▶ [Provided records]

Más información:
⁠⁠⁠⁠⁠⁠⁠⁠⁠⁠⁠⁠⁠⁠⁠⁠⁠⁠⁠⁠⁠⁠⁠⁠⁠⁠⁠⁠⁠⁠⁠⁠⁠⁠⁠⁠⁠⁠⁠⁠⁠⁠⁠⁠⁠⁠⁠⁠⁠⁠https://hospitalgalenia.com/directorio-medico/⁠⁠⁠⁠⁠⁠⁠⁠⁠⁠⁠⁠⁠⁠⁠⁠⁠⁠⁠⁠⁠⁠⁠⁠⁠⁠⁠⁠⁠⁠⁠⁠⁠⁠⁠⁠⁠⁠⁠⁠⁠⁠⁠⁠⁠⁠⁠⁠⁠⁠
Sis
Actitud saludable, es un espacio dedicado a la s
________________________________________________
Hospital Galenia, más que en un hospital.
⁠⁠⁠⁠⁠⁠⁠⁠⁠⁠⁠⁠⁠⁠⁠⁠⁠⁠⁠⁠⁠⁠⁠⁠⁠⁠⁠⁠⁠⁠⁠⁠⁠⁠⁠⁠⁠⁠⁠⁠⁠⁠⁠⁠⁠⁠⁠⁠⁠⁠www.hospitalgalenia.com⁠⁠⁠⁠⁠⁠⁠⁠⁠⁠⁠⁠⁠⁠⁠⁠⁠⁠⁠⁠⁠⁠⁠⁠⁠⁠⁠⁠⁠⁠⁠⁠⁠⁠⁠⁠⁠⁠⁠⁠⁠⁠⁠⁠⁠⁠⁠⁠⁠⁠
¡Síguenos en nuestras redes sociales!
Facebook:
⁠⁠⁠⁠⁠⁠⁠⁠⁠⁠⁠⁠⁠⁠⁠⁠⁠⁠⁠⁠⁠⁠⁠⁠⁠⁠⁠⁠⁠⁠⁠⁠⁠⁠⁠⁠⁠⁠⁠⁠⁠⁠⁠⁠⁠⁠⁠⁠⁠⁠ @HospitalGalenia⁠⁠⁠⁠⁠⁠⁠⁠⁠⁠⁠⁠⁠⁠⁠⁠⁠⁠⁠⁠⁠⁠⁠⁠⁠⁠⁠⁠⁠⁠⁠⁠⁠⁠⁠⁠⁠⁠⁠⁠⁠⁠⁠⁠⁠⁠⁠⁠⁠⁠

▶ [Task instructions] Return the data in full, exactly as it appears above.

▶ [Response for this exercise]
Más información:
⁠⁠⁠⁠⁠⁠⁠⁠⁠⁠⁠⁠⁠⁠⁠⁠⁠⁠⁠⁠⁠⁠⁠⁠⁠⁠⁠⁠⁠⁠⁠⁠⁠⁠⁠⁠⁠⁠⁠⁠⁠⁠⁠⁠⁠⁠⁠⁠⁠⁠https://hospitalgalenia.com/directorio-medico/⁠⁠⁠⁠⁠⁠⁠⁠⁠⁠⁠⁠⁠⁠⁠⁠⁠⁠⁠⁠⁠⁠⁠⁠⁠⁠⁠⁠⁠⁠⁠⁠⁠⁠⁠⁠⁠⁠⁠⁠⁠⁠⁠⁠⁠⁠⁠⁠⁠⁠
Sis
Actitud saludable, es un espacio dedicado a la s
________________________________________________
Hospital Galenia, más que en un hospital.
⁠⁠⁠⁠⁠⁠⁠⁠⁠⁠⁠⁠⁠⁠⁠⁠⁠⁠⁠⁠⁠⁠⁠⁠⁠⁠⁠⁠⁠⁠⁠⁠⁠⁠⁠⁠⁠⁠⁠⁠⁠⁠⁠⁠⁠⁠⁠⁠⁠⁠www.hospitalgalenia.com⁠⁠⁠⁠⁠⁠⁠⁠⁠⁠⁠⁠⁠⁠⁠⁠⁠⁠⁠⁠⁠⁠⁠⁠⁠⁠⁠⁠⁠⁠⁠⁠⁠⁠⁠⁠⁠⁠⁠⁠⁠⁠⁠⁠⁠⁠⁠⁠⁠⁠
¡Síguenos en nuestras redes sociales!
Facebook:
⁠⁠⁠⁠⁠⁠⁠⁠⁠⁠⁠⁠⁠⁠⁠⁠⁠⁠⁠⁠⁠⁠⁠⁠⁠⁠⁠⁠⁠⁠⁠⁠⁠⁠⁠⁠⁠⁠⁠⁠⁠⁠⁠⁠⁠⁠⁠⁠⁠⁠ @HospitalGalenia⁠⁠⁠⁠⁠⁠⁠⁠⁠⁠⁠⁠⁠⁠⁠⁠⁠⁠⁠⁠⁠⁠⁠⁠⁠⁠⁠⁠⁠⁠⁠⁠⁠⁠⁠⁠⁠⁠⁠⁠⁠⁠⁠⁠⁠⁠⁠⁠⁠⁠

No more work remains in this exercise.